Quote:
Originally Posted by bthoven
|
I took a look at your Thai source, and modified my recipe to extract your links. I find a problem however - the Thai text is not correctly rendered, and while I can view the resulting e-book in MobiPocket Reader, and it looks like the desired e-book (the images in the articles appear correct), the text is not proper Unicode. The e-book crashes the Calibre EPUB reader, and causes errors on my Kindle.
It is possible that you may be able to use the recipe below on a computer running a Thai version of the operating system (I use English language Windows 7 Professional), but I suspect that you will have the same text problem, as I suspect that it is because of the encoding of the source web pages,
content="text/html; charset=windows-874".
The source for
http://www.naewna.com/allnews.asp?ID=79 starts with:
Code:
<!DOCTYPE HTML PUBLIC "-//W3C//DTD HTML 4.01 Transitional//EN">
<html>
<head>
<meta http-equiv="Content-Type" content="text/html; charset=windows-874">
whereas
http://www.thairath.co.th/rss/news.xml (for Thairath, a built-in Thai recipe which renders correctly for me) starts with:
Code:
<?xml version="1.0" encoding="UTF-8"?>
<rss version="2.0">
<channel>
<title>...
It seems likely to me that the problem is that UTF-8 Thai pages render correctly, but that windows-874 Thai pages do not render correctly, when processed by Calibre. The improper "Unicode" text then causes the Calibre EPUB reader crash (Calibre itself continues to run, only the separate reader process crashes). A test on your computer, which I assume has a Thai language operating system, should determine whether my suspicion is correct. I have added logging of the link extraction so that you can see this even if extraction fails. I have built the e-book a number of times, but had one failure which I suspect is caused by some combination of corrupt Unicode characters. I have also commented out the article editing to leave the full article. I do not read Thai so I did not spend time guessing what should be removed. When I looked at the article source however I did notice that there were not many id or class attributes on tags such as div or span, so I also suspect that removing unwanted parts of the article page may be more difficult.

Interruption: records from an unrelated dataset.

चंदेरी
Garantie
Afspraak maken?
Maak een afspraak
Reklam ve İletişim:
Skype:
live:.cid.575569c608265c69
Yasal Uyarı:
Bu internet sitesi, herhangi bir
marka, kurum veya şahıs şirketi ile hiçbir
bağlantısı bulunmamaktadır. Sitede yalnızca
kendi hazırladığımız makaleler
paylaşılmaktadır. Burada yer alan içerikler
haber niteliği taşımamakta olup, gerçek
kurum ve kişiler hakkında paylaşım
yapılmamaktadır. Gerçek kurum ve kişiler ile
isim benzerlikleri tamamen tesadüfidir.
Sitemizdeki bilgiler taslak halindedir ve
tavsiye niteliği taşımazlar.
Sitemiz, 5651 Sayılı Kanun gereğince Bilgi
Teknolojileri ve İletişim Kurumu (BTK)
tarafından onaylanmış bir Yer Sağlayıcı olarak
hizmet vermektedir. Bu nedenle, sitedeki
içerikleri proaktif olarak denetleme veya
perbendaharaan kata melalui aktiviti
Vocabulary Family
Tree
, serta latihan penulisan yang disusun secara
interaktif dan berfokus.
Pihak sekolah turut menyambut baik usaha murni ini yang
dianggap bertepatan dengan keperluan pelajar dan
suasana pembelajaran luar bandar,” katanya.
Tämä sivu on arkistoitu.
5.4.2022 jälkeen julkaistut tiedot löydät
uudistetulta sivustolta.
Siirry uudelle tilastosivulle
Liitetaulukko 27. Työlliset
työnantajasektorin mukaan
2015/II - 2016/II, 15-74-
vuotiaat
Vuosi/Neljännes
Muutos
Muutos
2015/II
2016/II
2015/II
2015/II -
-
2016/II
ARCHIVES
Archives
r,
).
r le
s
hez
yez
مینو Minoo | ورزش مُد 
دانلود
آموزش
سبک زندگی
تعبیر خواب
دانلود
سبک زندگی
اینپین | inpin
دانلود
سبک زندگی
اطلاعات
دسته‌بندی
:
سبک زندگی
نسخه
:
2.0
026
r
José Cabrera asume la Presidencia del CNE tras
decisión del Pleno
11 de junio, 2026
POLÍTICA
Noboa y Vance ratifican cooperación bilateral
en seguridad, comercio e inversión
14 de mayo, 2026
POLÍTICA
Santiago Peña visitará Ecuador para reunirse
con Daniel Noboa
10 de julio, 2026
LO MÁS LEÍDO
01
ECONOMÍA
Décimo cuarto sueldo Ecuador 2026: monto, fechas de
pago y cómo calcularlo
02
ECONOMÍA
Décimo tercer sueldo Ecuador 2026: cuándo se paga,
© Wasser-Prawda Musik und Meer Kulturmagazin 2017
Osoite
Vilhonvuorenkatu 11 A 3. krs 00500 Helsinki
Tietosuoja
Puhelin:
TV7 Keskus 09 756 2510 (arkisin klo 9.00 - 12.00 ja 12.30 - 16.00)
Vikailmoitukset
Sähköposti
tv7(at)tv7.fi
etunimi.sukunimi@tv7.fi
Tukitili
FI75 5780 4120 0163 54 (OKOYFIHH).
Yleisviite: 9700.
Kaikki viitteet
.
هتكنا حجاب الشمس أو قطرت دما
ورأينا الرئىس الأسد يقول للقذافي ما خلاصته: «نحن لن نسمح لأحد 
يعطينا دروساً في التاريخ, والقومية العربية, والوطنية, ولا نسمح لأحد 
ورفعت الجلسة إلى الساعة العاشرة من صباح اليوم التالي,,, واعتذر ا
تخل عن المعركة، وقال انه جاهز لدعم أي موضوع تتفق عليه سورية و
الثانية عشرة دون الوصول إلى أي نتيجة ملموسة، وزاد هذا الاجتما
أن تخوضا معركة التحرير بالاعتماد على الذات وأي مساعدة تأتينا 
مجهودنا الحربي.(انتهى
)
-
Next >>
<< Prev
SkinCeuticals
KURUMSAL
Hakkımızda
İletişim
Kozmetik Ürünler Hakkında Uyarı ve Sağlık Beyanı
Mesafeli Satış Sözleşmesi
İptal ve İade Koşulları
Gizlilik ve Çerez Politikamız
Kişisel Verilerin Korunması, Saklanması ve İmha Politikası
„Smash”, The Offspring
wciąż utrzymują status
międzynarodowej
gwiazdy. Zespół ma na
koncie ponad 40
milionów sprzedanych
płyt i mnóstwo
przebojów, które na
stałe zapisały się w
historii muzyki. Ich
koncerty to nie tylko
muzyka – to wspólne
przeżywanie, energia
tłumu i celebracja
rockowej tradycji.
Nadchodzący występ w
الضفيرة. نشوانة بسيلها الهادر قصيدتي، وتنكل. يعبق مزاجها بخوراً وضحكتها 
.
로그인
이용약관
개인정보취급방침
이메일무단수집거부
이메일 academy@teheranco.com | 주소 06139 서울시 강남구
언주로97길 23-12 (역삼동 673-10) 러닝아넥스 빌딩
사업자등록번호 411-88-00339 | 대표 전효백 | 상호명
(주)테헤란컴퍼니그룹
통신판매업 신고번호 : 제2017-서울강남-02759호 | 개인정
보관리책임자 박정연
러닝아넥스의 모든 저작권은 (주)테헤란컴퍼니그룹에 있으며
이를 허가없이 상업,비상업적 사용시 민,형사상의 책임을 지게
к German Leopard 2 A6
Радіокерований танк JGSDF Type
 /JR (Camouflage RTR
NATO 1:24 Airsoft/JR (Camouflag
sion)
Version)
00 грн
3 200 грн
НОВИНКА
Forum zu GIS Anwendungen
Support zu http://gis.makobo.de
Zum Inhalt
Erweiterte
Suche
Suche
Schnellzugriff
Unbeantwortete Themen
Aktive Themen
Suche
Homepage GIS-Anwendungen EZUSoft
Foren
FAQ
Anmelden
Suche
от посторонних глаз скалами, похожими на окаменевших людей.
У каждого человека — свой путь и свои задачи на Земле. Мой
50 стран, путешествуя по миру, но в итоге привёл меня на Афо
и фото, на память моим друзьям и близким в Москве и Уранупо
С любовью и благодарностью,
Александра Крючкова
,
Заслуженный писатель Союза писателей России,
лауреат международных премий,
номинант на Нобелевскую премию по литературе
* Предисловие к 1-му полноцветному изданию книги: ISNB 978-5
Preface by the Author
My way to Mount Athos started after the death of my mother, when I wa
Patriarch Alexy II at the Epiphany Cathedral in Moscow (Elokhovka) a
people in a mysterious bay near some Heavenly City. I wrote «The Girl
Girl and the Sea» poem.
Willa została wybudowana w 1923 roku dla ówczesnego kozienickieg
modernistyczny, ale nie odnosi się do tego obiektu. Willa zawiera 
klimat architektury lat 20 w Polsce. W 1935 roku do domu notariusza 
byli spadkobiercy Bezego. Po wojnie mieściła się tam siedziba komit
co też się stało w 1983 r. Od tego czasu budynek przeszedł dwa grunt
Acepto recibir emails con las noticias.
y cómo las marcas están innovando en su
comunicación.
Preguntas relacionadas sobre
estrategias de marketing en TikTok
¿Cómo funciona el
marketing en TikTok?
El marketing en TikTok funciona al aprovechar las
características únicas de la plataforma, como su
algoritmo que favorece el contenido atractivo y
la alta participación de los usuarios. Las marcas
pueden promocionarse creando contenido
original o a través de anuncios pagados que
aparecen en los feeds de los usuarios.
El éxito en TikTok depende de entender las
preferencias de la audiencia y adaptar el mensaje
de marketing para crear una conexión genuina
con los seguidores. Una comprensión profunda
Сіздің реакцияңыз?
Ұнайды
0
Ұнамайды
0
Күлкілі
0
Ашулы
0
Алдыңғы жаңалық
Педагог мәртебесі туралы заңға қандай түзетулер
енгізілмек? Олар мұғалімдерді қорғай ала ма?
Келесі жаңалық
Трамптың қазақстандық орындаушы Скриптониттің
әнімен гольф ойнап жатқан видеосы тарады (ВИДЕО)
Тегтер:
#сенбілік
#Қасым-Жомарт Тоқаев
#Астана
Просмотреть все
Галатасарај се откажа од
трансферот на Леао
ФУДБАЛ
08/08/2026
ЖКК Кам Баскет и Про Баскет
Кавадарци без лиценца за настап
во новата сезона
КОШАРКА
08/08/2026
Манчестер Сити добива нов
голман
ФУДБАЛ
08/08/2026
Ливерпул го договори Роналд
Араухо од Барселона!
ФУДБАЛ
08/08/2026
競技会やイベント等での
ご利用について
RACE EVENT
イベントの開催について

Please post the result of your test. If the problem is the encoding of the source pages, it may be worth submitting this as a enhancement request/bug report. Similar problems would probably arise for other languages where multi-byte non-Unicode encoding is used.
The recipe (note warning above regarding text rendering problems and crashing of the Calibre EPUB reader):
Code:
class thai(BasicNewsRecipe):
title = u'thai'
__author__ = 'oneillpt'
#masthead_url = 'http://www.elpais.com/im/tit_logo_int.gif'
INDEX = 'http://www.naewna.com/allnews.asp?ID=79'
language = 'th'
#remove_tags_before = dict(name='div', attrs={'class':'estructura_2col'})
#keep_tags = [dict(name='div', attrs={'class':'estructura_2col'})]
#remove_tags = [dict(name='div', attrs={'class':'votos estirar'}),
#dict(name='div', attrs={'id':'utilidades'}),
#dict(name='div', attrs={'class':'info_relacionada'}),
#dict(name='div', attrs={'class':'mod_apoyo'}),
#dict(name='div', attrs={'class':'contorno_f'}),
#dict(name='div', attrs={'class':'pestanias'}),
#dict(name='div', attrs={'class':'otros_webs'}),
#dict(name='div', attrs={'id':'pie'})
#]
no_stylesheets = True
remove_javascript = True
def parse_index(self):
articles = []
soup = self.index_to_soup(self.INDEX)
cover = None
feeds = []
for section in soup.findAll('body'):
section_title = self.tag_to_string(section.find('h1'))
z = section.find('td', attrs={'background':'images/fa04.gif'})
self.log('z', z)
x = z.find('font')
self.log('x', x)
y = x.find('strong')
self.log('y', y)
section_title = self.tag_to_string(y)
self.log('section_title(1): ', section_title)
if section_title == "":
section_title = u'Thai Feed'
self.log('section_title(2): ', section_title)
articles = []
for post in section.findAll('a', href=True):
#self.log('--> p: ', post)
url = post['href']
#self.log('--> u: ', url)
if url.startswith('n'):
url = 'http://www.naewna.com/'+url
#self.log('--> u: ', url)
title = self.tag_to_string(post)
#self.log('--> t: ', title)
if str(post).find('class=') > 0:
klass = post['class']
#self.log('--> k: ', klass)
if klass == "style4 style15":
self.log()
self.log('--> post: ', post)
self.log('--> url: ', url)
self.log('--> title: ', title)
self.log('--> class: ', klass)
articles.append({'title':title, 'url':url})
if articles:
feeds.append((section_title, articles))
return feeds